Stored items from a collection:

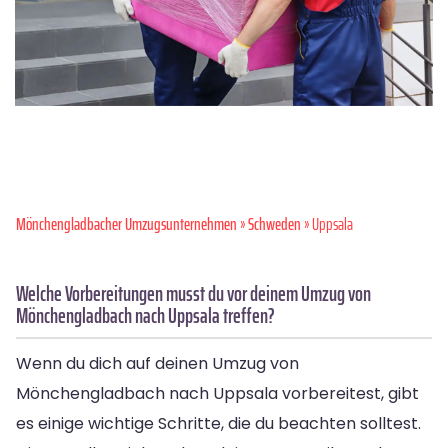
Mönchen­gladbacher Umzugsunternehmen
»
Schweden
» Uppsala
Welche Vorbereitungen musst du vor deinem Umzug von
Mönchengladbach nach Uppsala treffen?
Wenn du dich auf deinen Umzug von
Mönchengladbach nach Uppsala vorbereitest, gibt
es einige wichtige Schritte, die du beachten solltest.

Your objective:
Once the pictures are set aside, the remaining data must be transcribed exactly.

Your response:
Mönchen­gladbacher Umzugsunternehmen
»
Schweden
» Uppsala
Welche Vorbereitungen musst du vor deinem Umzug von
Mönchengladbach nach Uppsala treffen?
Wenn du dich auf deinen Umzug von
Mönchengladbach nach Uppsala vorbereitest, gibt
es einige wichtige Schritte, die du beachten solltest.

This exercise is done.